Friday, August 29, 2014
Proper way to remove drunk official | Last Word
You can’t blame Gov. Rick Perry and his supporters for attacking as political the indictment brought against him for trying to pressure Austin District Attorney Rosemary Lehmberg to resign after her drunk-driving conviction.
When politicians are indicted, they almost always decry the indictments as political.
That is not to say that the indictment of Perry is justified.
We won’t be able to reach an informed opinion on that until we learn what evidence caused the grand jury to vote to indict.
Even when the evidence comes out, opinions will be mixed, just as there were mixed opinions as to whether Lehmberg should have resigned in the wake of her arrest and her egregious drunken behavior toward the arresting officers.
But one thing is clear: The Texas constitution gives no role to the governor in removing her or any other local officer.
The reason is historical.
In 1870, Edmund J. Davis was elected governor with overwhelming support from newly enfranchised blacks.
He had opposed secession and fought on the Union side. As governor he established a state police that included former slaves and attempted to uphold civil rights laws.
He also appointed local officials to support such Reconstruction-era laws.
So when Texans wrote their post-Reconstruction constitution in 1876 – our current constitution – they made sure we would never have another Edmund J. Davis.
The constitution gives the governor no role in removing local officials.
It gives that authority, instead, to district judges under a procedure fashioned by the Legislature.
Any citizen of the county in which the district attorney lives can petition any district judge in that county to begin the process.
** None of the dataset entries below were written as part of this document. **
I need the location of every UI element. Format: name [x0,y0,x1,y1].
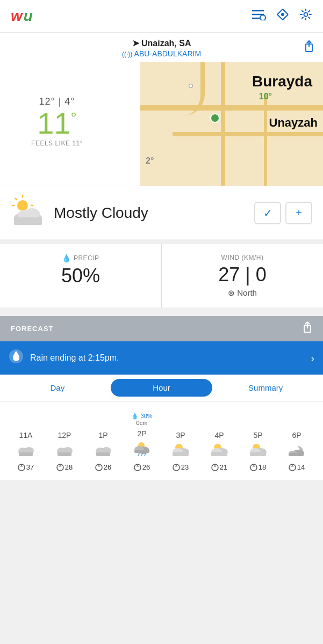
hour-icon-3p [171,443,190,460]
header-actions [252,8,312,24]
hour-col-12p: 12P 28 [45,412,84,471]
hour-col-4p: 4P 21 [200,412,239,471]
hour-col-11a: 11A 37 [6,412,45,471]
search-icon[interactable] [252,9,266,24]
svg-point-10 [304,13,308,17]
hour-label-11a: 11A [19,431,33,440]
svg-marker-70 [214,465,216,467]
mostly-cloudy-icon [11,195,45,225]
location-share-button[interactable] [304,40,314,56]
svg-point-3 [260,15,265,20]
hour-col-3p: 3P 23 [161,412,200,471]
condition-check-button[interactable]: ✓ [254,202,281,224]
svg-line-55 [141,453,142,456]
hour-label-3p: 3P [176,431,185,440]
temp-current: 11° [37,108,77,138]
hourly-row: 11A 37 12P 28 [0,410,323,471]
hour-wind-2p: 26 [134,463,150,471]
precip-stat: 💧 PRECIP 50% [0,244,161,308]
condition-plus-button[interactable]: + [285,202,312,224]
hour-icon-11a [17,443,34,460]
condition-text: Mostly Cloudy [54,204,246,222]
hour-icon-4p [210,443,228,460]
rain-alert-text: Rain ending at 2:15pm. [30,353,304,363]
hour-wind-5p: 18 [250,463,266,471]
hour-wind-4p: 21 [211,463,227,471]
temp-separator: | [59,96,65,107]
svg-marker-49 [98,465,100,467]
app-logo: wu [11,8,33,25]
svg-marker-81 [291,465,293,467]
svg-rect-27 [14,217,42,225]
condition-icon [11,195,45,231]
stats-section: 💧 PRECIP 50% WIND (KM/H) 27 | 0 ⊗ North [0,244,323,308]
hour-col-1p: 1P 26 [84,412,123,471]
hour-label-5p: 5P [253,431,262,440]
svg-rect-35 [19,452,33,456]
hour-wind-12p: 28 [56,463,73,471]
svg-marker-43 [59,465,61,467]
svg-rect-62 [173,452,189,456]
location-arrow-icon: ➤ [132,39,139,48]
map-dot-unayzah [210,113,220,123]
svg-line-20 [16,199,17,200]
hour-col-6p: 6P 14 [277,412,316,471]
precip-icon: 💧 [62,254,71,262]
rain-drop-icon [9,349,24,367]
location-name: ➤ Unaizah, SA [9,38,314,48]
hour-icon-6p [288,443,306,460]
forecast-share-button[interactable] [303,321,312,336]
feels-like: FEELS LIKE 11° [31,140,83,147]
svg-marker-37 [20,465,23,467]
precip-cm-2p: 0cm [137,420,148,426]
location-icon[interactable] [277,9,289,24]
tab-hour[interactable]: Hour [111,379,213,397]
hour-wind-11a: 37 [18,463,34,471]
wind-dir-icon: ⊗ [228,288,235,297]
rain-alert[interactable]: Rain ending at 2:15pm. › [0,341,323,375]
logo-w: w [11,8,23,25]
hour-col-5p: 5P 18 [239,412,277,471]
svg-rect-74 [250,452,266,456]
settings-icon[interactable] [299,8,312,24]
hour-wind-1p: 26 [95,463,111,471]
temperature-circle: 12° | 4° 11° FEELS LIKE 11° [9,73,105,170]
map-temp-burayda: 10° [259,92,272,101]
map-background: Burayda 10° Unayzah 2° [140,62,323,186]
tab-day[interactable]: Day [6,379,109,397]
map-dot-small [189,84,193,88]
precip-pct-2p: 💧 30% [131,413,152,420]
hour-label-4p: 4P [214,431,224,440]
wind-value: 27 | 0 [173,264,312,286]
svg-rect-53 [134,450,149,453]
forecast-header: FORECAST [0,316,323,341]
hour-label-2p: 2P [137,429,146,438]
hour-icon-1p [95,443,112,460]
temp-low: 4° [64,96,75,107]
forecast-tabs: Day Hour Summary [0,375,323,401]
hour-icon-5p [249,443,267,460]
map-temp-left: 2° [146,156,154,166]
svg-marker-64 [175,465,177,467]
svg-point-9 [281,13,284,16]
weather-main: Burayda 10° Unayzah 2° 12° | 4° 11° FEEL… [0,62,323,186]
svg-rect-68 [211,452,227,456]
tab-summary[interactable]: Summary [214,379,317,397]
wind-direction: ⊗ North [173,288,312,298]
condition-actions: ✓ + [254,202,312,224]
hour-icon-2p [133,441,151,460]
svg-point-15 [17,200,28,211]
hour-col-2p: 💧 30% 0cm 2P 26 [123,410,161,471]
map-label-unayzah: Unayzah [269,116,318,130]
wind-stat: WIND (KM/H) 27 | 0 ⊗ North [161,244,323,308]
precip-label: 💧 PRECIP [11,254,150,262]
hour-label-12p: 12P [58,431,71,440]
map-label-burayda: Burayda [252,73,312,90]
hour-precip-2p: 💧 30% 0cm [131,410,152,426]
precip-value: 50% [11,265,150,287]
svg-rect-79 [289,453,304,456]
hour-wind-6p: 14 [289,463,305,471]
station-name: ABU-ABDULKARIM [9,49,314,58]
wind-label: WIND (KM/H) [173,254,312,261]
hour-icon-12p [56,443,73,460]
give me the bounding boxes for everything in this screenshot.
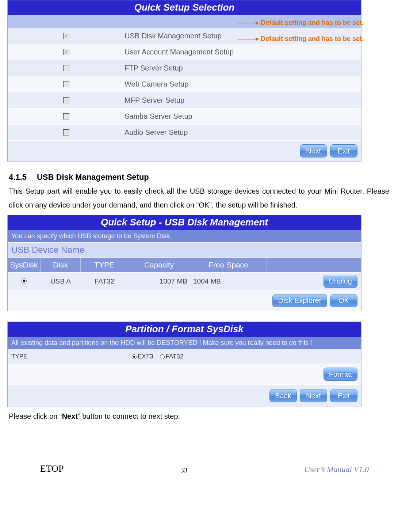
closing-post: ” button to connect to next step. [78, 412, 180, 420]
setup-row-mfp: MFP Server Setup [8, 92, 361, 108]
cell-free: 1004 MB [190, 277, 267, 285]
exit-button[interactable]: Exit [330, 144, 357, 157]
annotation-2: Default setting and has to be set. [237, 35, 364, 43]
setup-label: Web Camera Setup [125, 80, 361, 88]
checkbox-user-account[interactable] [63, 49, 69, 55]
radio-ext3-text: EXT3 [138, 353, 153, 360]
page-footer: ETOP 33 User’s Manual V1.0 [7, 463, 391, 485]
closing-bold: Next [62, 412, 78, 420]
closing-paragraph: Please click on “Next” button to connect… [9, 409, 389, 423]
section-heading: 4.1.5USB Disk Management Setup [9, 172, 391, 182]
radio-fat32[interactable] [160, 354, 165, 359]
setup-label: Audio Server Setup [125, 128, 361, 137]
panel1-button-row: Next Exit [8, 140, 361, 161]
setup-label: User Account Management Setup [125, 48, 361, 56]
checkbox-ftp[interactable] [63, 65, 69, 71]
panel3-format-row: Format [8, 364, 361, 384]
col-free: Free Space [190, 258, 267, 272]
annotation-text: Default setting and has to be set. [261, 19, 364, 27]
section-title: USB Disk Management Setup [37, 172, 149, 182]
footer-page-number: 33 [180, 466, 187, 474]
radio-ext3[interactable] [132, 354, 137, 359]
next-button[interactable]: Next [300, 144, 327, 157]
setup-label: Samba Server Setup [125, 112, 361, 121]
checkbox-audio[interactable] [63, 129, 69, 136]
checkbox-mfp[interactable] [63, 97, 69, 103]
radio-fat32-label[interactable]: FAT32 [160, 353, 184, 360]
setup-row-webcam: Web Camera Setup [8, 76, 361, 92]
section-number: 4.1.5 [9, 172, 27, 182]
setup-row-audio: Audio Server Setup [8, 124, 361, 140]
disk-explorer-button[interactable]: Disk Explorer [272, 294, 327, 307]
unplug-button[interactable]: Unplug [324, 275, 357, 288]
panel3-desc: All existing data and partitions on the … [8, 337, 361, 349]
checkbox-usb-disk[interactable] [63, 33, 69, 39]
annotation-text: Default setting and has to be set. [261, 35, 364, 43]
panel3-nav-row: Back Next Exit [8, 384, 361, 407]
setup-label: MFP Server Setup [125, 96, 361, 104]
quick-setup-selection-panel: Quick Setup Selection USB Disk Managemen… [7, 0, 391, 162]
checkbox-samba[interactable] [63, 113, 69, 119]
sysdisk-radio[interactable] [22, 278, 27, 284]
annotation-1: Default setting and has to be set. [237, 19, 364, 27]
panel3-title: Partition / Format SysDisk [8, 322, 361, 337]
arrow-icon [237, 23, 259, 23]
col-actions [267, 258, 361, 272]
footer-brand: ETOP [40, 463, 64, 474]
cell-type: FAT32 [81, 277, 128, 285]
format-type-row: TYPE EXT3 FAT32 [8, 349, 361, 364]
arrow-icon [237, 39, 259, 39]
col-capacity: Capacity [128, 258, 190, 272]
radio-fat32-text: FAT32 [166, 353, 184, 360]
usb-table-header: SysDisk Disk TYPE Capacity Free Space [8, 257, 361, 272]
ok-button[interactable]: OK [330, 294, 357, 307]
exit-button[interactable]: Exit [330, 389, 357, 402]
section-paragraph: This Setup part will enable you to easil… [9, 184, 389, 212]
col-sysdisk: SysDisk [8, 258, 41, 272]
cell-capacity: 1007 MB [128, 277, 190, 285]
back-button[interactable]: Back [269, 389, 297, 402]
radio-ext3-label[interactable]: EXT3 [132, 353, 153, 360]
setup-row-samba: Samba Server Setup [8, 108, 361, 124]
format-button[interactable]: Format [324, 368, 357, 381]
panel2-button-row: Disk Explorer OK [8, 290, 361, 311]
col-type: TYPE [81, 258, 128, 272]
usb-disk-management-panel: Quick Setup - USB Disk Management You ca… [7, 215, 361, 311]
type-label: TYPE [8, 353, 132, 360]
panel2-subheader: USB Device Name [8, 242, 361, 257]
panel1-title: Quick Setup Selection [8, 0, 361, 15]
setup-label: FTP Server Setup [125, 64, 361, 72]
usb-table-row: USB A FAT32 1007 MB 1004 MB Unplug [8, 272, 361, 290]
next-button[interactable]: Next [300, 389, 327, 402]
closing-pre: Please click on “ [9, 412, 62, 420]
panel2-title: Quick Setup - USB Disk Management [8, 215, 361, 230]
checkbox-webcam[interactable] [63, 81, 69, 87]
partition-format-panel: Partition / Format SysDisk All existing … [7, 322, 361, 407]
footer-manual: User’s Manual V1.0 [304, 465, 369, 474]
setup-row-ftp: FTP Server Setup [8, 60, 361, 76]
cell-disk: USB A [41, 277, 81, 285]
panel2-desc: You can specify which USB storage to be … [8, 230, 361, 242]
col-disk: Disk [41, 258, 81, 272]
setup-row-user-account: User Account Management Setup [8, 44, 361, 60]
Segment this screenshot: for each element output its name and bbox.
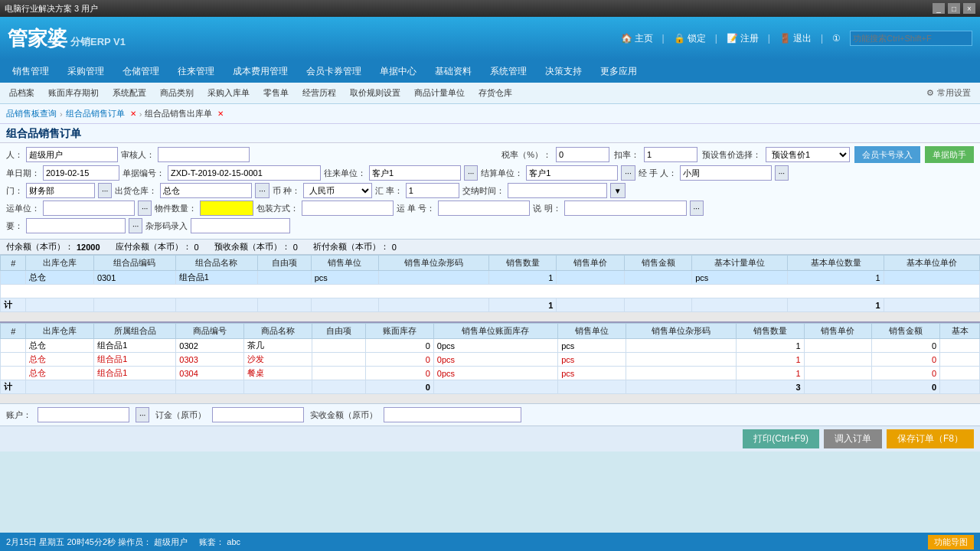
ship-input[interactable] <box>43 201 135 216</box>
dept-label: 门： <box>6 185 23 197</box>
print-btn[interactable]: 打印(Ctrl+F9) <box>743 429 819 448</box>
handler-btn[interactable]: ··· <box>775 165 789 181</box>
help-map-btn[interactable]: 功能导图 <box>928 535 974 549</box>
pre-receive-value: 0 <box>293 243 298 252</box>
sec-warehouse[interactable]: 存货仓库 <box>472 85 518 101</box>
note-btn[interactable]: ··· <box>690 201 704 216</box>
exit-icon[interactable]: 🚪 退出 <box>779 32 812 45</box>
breadcrumb-item-2[interactable]: 组合品销售订单 <box>66 108 125 119</box>
register-icon[interactable]: 📝 注册 <box>727 32 759 45</box>
top-scrollbar[interactable] <box>0 312 980 321</box>
table-row[interactable]: 总仓 0301 组合品1 pcs 1 pcs 1 <box>1 271 980 285</box>
date-input[interactable] <box>43 165 119 181</box>
ship-no-input[interactable] <box>438 201 530 216</box>
nav-system[interactable]: 系统管理 <box>481 62 536 81</box>
sec-category[interactable]: 商品类别 <box>154 85 200 101</box>
tax-rate-input[interactable] <box>556 147 609 162</box>
lock-icon[interactable]: 🔒 锁定 <box>674 32 706 45</box>
note-label: 说 明： <box>533 203 560 214</box>
import-btn[interactable]: 调入订单 <box>824 429 882 448</box>
table-row[interactable]: 总仓 组合品1 0303 沙发 0 0pcs pcs 1 0 <box>1 353 980 367</box>
nav-transactions[interactable]: 往来管理 <box>168 62 224 81</box>
sec-unit[interactable]: 商品计量单位 <box>408 85 471 101</box>
header-search-input[interactable] <box>850 31 972 46</box>
member-card-btn[interactable]: 会员卡号录入 <box>854 146 920 163</box>
info-icon[interactable]: ① <box>832 33 841 44</box>
dept-btn[interactable]: ··· <box>98 183 112 198</box>
sec-account-init[interactable]: 账面库存期初 <box>42 85 105 101</box>
note-input[interactable] <box>564 201 687 216</box>
to-unit-btn[interactable]: ··· <box>464 165 478 181</box>
app-logo: 管家婆 分销ERP V1 <box>8 25 126 52</box>
nav-bills[interactable]: 单据中心 <box>371 62 426 81</box>
bcol-warehouse: 出库仓库 <box>26 324 94 339</box>
currency-select[interactable]: 人民币 <box>303 183 372 198</box>
bcol-sale-qty: 销售数量 <box>736 324 804 339</box>
secondary-nav: 品档案 账面库存期初 系统配置 商品类别 采购入库单 零售单 经营历程 取价规则… <box>0 83 980 104</box>
order-input[interactable] <box>212 407 304 422</box>
minimize-btn[interactable]: _ <box>933 3 945 14</box>
ship-btn[interactable]: ··· <box>138 201 152 216</box>
form-row-4: 运单位： ··· 物件数量： 包装方式： 运 单 号： 说 明： ··· <box>6 201 974 216</box>
bill-no-label: 单据编号： <box>122 168 165 179</box>
received-input[interactable] <box>384 407 521 422</box>
dept-input[interactable] <box>26 183 95 198</box>
table-row[interactable]: 总仓 组合品1 0304 餐桌 0 0pcs pcs 1 0 <box>1 367 980 380</box>
remark-input[interactable] <box>26 218 126 233</box>
user-label: 人： <box>6 149 23 161</box>
sec-purchase-in[interactable]: 采购入库单 <box>201 85 256 101</box>
breadcrumb-item-1[interactable]: 品销售板查询 <box>6 108 57 119</box>
status-info: 2月15日 星期五 20时45分2秒 操作员： 超级用户 账套： abc <box>6 536 240 548</box>
sec-history[interactable]: 经营历程 <box>296 85 342 101</box>
col-base-qty: 基本单位数量 <box>788 256 884 271</box>
auditor-input[interactable] <box>158 147 250 162</box>
remark-btn[interactable]: ··· <box>129 218 142 233</box>
title-bar-controls[interactable]: _ □ × <box>933 3 975 14</box>
nav-basic[interactable]: 基础资料 <box>426 62 481 81</box>
save-btn[interactable]: 保存订单（F8） <box>887 429 974 448</box>
trade-time-btn[interactable]: ▼ <box>610 183 626 198</box>
to-unit-input[interactable] <box>369 165 461 181</box>
account-btn[interactable]: ··· <box>136 407 149 422</box>
nav-cost[interactable]: 成本费用管理 <box>224 62 297 81</box>
price-select[interactable]: 预设售价1 <box>766 147 850 162</box>
sec-config[interactable]: 系统配置 <box>106 85 152 101</box>
sec-retail[interactable]: 零售单 <box>257 85 295 101</box>
bill-no-input[interactable] <box>168 165 321 181</box>
settings-button[interactable]: ⚙ 常用设置 <box>920 85 977 101</box>
account-input[interactable] <box>38 407 129 422</box>
table-row[interactable]: 总仓 组合品1 0302 茶几 0 0pcs pcs 1 0 <box>1 339 980 353</box>
handler-input[interactable] <box>680 165 772 181</box>
maximize-btn[interactable]: □ <box>948 3 960 14</box>
nav-purchase[interactable]: 采购管理 <box>58 62 113 81</box>
pre-pay-value: 0 <box>392 243 397 252</box>
tab-close-2[interactable]: ✕ <box>130 109 136 118</box>
pack-input[interactable] <box>302 201 394 216</box>
discount-input[interactable] <box>644 147 697 162</box>
user-input[interactable] <box>26 147 118 162</box>
tax-rate-label: 税率（%）： <box>501 149 551 161</box>
nav-warehouse[interactable]: 仓储管理 <box>113 62 168 81</box>
breadcrumb-item-3: 组合品销售出库单 <box>145 108 212 119</box>
close-btn[interactable]: × <box>963 3 975 14</box>
tab-close-3[interactable]: ✕ <box>217 109 224 118</box>
trade-time-input[interactable] <box>508 183 607 198</box>
warehouse-btn[interactable]: ··· <box>255 183 269 198</box>
form-area: 人： 审核人： 税率（%）： 扣率： 预设售价选择： 预设售价1 会员卡号录入 … <box>0 143 980 240</box>
settle-unit-input[interactable] <box>526 165 618 181</box>
nav-sales[interactable]: 销售管理 <box>3 62 58 81</box>
bottom-scrollbar[interactable] <box>0 394 980 403</box>
home-icon[interactable]: 🏠 主页 <box>621 32 653 45</box>
sec-price-rules[interactable]: 取价规则设置 <box>344 85 407 101</box>
count-input[interactable] <box>200 201 253 216</box>
warehouse-input[interactable] <box>160 183 252 198</box>
barcode-input[interactable] <box>191 218 290 233</box>
assist-btn[interactable]: 单据助手 <box>925 146 974 163</box>
settle-unit-btn[interactable]: ··· <box>621 165 635 181</box>
nav-more[interactable]: 更多应用 <box>591 62 646 81</box>
rate-input[interactable] <box>406 183 459 198</box>
barcode-label: 杂形码录入 <box>145 220 188 232</box>
sec-product-file[interactable]: 品档案 <box>3 85 41 101</box>
nav-member[interactable]: 会员卡券管理 <box>297 62 371 81</box>
nav-decision[interactable]: 决策支持 <box>536 62 591 81</box>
The county attorney then acts as prosecutor.
Until recently, the procedure hadn’t been used in more than half a century, despite the fact that two Republican district attorneys have been convicted of driving under the influence during Perry’s tenure.
For one it was a second offense.
But although it drew little attention in the rest of the state, an Austin lawyer filed such a petition last year and Rosemary Lehmberg was put through the full process.
This was after she had pleaded guilty to driving drunk and was given what may be a Travis-County record 45-day sentence for a first DWI offense that did not result in injury.
The causes laid out by the removal law include “incompetency, official misconduct or intoxication on or off duty caused by drinking an alcoholic beverage.”
The intoxication language, indicating that a single drunken event could trigger removal, was added in the Prohibition era.
The state constitution lists “habitual drunkenness” as a cause for removal of county and local officials.
The Travis County judge who drew the Lehmberg case recused himself, and Republican David Peeples of San Antonio was appointed to preside over the case.
If you looked up the expression “sober as a judge” in the dictionary, Peeples’ picture might accompany the definition.
He is the highly respected presiding judge for a district that includes 22 counties.
Last December, Peeples listened to three days of testimony put on by the Travis county attorney’s office on one side and by Lehmberg’s lawyers on the other.
At the end of closing arguments, Peeples immediately ruled that Lehmberg not be removed.
He then sternly told her she should keep a copy of the DVD showing her drunken behavior and view it regularly.
Peeples didn’t explain his decision, but questions he asked during the proceedings indicated he was looking for substantial evidence that Lehmberg was likely to repeat the single offense that got her into trouble.
It seems he agrees with what Gov. Perry said on “Meet the Press” last spring:
“America is a place that believes in second chances.”